Question 3.5.7: Comparing Linear and Exponential Models The data for world p...

a. Using Figure 3.28 and rounding to three decimal places, the functions

f (x) = 0.074x + 2.294      and     g(x) = 2.577(1.017)^x

model world population, in billions, x years after 1949. We named the linear function f and the exponential function g, although any letters can be used.

b. Table 3.10 on the previous page shows that world population in 2000 was 6.1 billion. The year 2000 is 51 years after 1949. Thus, we substitute 51 for x in each function’s equation and then evaluate the resulting expressions with a calculator to see how well the functions describe world population in 2000.

f (x) = 0.074x + 2.294                      This is the linear model.

f (51) = 0.074(51) + 2.294                  Substitute 51 for x.

≈ 6.1                                      Use a calculator.

g(x) = 2.577(1.017)^x                  This is the exponential model.

g(51) = 2.577(1.017)^{51}                  Substitute 51 for x.

≈ 6.1                      Use a calculator: 2.577 × 1.017  y^x (or ∧ ) 51 =.

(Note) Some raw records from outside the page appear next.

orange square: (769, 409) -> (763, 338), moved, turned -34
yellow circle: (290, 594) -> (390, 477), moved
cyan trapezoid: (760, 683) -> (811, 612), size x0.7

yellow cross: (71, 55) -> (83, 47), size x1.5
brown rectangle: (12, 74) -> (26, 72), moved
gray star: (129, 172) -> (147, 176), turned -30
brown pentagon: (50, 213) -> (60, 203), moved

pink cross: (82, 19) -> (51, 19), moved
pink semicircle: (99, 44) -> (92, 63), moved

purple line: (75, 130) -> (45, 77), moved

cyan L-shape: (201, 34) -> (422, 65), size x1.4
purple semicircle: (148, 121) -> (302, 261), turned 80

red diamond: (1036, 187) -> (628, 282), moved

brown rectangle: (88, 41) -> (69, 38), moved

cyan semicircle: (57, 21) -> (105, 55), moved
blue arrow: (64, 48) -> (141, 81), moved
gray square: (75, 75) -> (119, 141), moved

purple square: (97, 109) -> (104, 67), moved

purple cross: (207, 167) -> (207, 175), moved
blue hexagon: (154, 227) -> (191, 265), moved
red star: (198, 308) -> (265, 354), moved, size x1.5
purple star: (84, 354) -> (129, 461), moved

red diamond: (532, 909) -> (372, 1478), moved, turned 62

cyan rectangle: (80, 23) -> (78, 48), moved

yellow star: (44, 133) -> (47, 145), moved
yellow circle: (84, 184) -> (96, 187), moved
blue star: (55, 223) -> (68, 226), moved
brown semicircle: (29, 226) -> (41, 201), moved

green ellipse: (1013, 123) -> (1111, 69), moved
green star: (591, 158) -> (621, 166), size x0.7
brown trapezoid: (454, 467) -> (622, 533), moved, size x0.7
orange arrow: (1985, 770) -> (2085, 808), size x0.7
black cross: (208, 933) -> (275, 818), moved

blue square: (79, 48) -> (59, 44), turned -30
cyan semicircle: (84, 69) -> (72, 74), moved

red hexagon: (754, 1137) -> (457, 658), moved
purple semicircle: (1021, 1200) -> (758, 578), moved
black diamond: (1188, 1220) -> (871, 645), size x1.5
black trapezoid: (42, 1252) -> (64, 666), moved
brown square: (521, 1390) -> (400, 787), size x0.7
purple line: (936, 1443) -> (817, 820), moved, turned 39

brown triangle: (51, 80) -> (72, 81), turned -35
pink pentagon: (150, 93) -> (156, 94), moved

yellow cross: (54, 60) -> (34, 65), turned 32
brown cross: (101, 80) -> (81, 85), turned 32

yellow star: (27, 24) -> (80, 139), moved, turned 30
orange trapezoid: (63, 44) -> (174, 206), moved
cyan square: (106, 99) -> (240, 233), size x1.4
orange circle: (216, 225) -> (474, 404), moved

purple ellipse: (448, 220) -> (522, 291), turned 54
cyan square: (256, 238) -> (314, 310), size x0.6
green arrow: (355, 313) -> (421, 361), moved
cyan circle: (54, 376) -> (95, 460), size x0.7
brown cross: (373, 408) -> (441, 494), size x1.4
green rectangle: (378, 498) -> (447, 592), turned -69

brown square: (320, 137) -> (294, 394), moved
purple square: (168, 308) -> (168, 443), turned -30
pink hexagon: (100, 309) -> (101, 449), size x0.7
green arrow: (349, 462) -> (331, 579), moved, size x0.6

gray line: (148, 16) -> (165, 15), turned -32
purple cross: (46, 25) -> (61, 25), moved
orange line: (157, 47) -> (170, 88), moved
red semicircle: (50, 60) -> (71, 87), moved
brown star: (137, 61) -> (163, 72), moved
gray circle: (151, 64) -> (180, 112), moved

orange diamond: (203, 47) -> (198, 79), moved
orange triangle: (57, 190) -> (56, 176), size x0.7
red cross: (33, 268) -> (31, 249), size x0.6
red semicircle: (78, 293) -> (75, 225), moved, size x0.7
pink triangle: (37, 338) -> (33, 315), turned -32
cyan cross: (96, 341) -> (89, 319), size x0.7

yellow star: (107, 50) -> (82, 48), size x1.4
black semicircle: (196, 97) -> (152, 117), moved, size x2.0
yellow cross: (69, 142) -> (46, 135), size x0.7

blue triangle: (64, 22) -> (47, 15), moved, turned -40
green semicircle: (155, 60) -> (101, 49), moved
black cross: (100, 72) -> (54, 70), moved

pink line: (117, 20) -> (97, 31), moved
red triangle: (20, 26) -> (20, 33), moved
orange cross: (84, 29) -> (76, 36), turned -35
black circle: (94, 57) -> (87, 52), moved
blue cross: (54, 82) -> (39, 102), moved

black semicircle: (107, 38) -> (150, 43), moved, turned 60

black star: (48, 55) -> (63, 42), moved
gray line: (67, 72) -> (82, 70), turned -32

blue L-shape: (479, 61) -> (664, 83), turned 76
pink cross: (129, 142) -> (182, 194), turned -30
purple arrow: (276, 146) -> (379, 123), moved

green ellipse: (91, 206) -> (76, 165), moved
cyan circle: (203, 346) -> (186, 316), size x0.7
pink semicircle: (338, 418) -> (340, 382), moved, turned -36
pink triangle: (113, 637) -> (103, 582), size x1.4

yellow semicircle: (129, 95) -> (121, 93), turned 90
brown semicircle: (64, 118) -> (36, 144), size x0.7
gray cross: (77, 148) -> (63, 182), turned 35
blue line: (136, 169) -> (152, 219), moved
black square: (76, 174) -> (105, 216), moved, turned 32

Because 6.1 billion was the actual world population in 2000, both functions model world population in 2000 extremely well.

c. Let’s see which model comes closer to projecting a world population of 8 billion in the year 2026. Because 2026 is 77 years after 1949 (2026 – 1949 = 77), we substitute 77 for x in each function’s equation.

f (x) = 0.074x + 2.294                    This is the linear model.

f (77) = 0.074(77) + 2.294                  Substitute 77 for x.

≈ 8.0                            Use a calculator.

g(x) = 2.577(1.017)^x                      This is the exponential model.

g(77) = 2.577(1.017)^{77}                  Substitute 77 for x.

≈ 9.4                          Use a calculator: 2.577 × 1.017 y^x (or ∧ ) 77  =.

The linear function f (x) = 0.074x + 2.294 serves as a better model for a projected world population of 8 billion by 2026.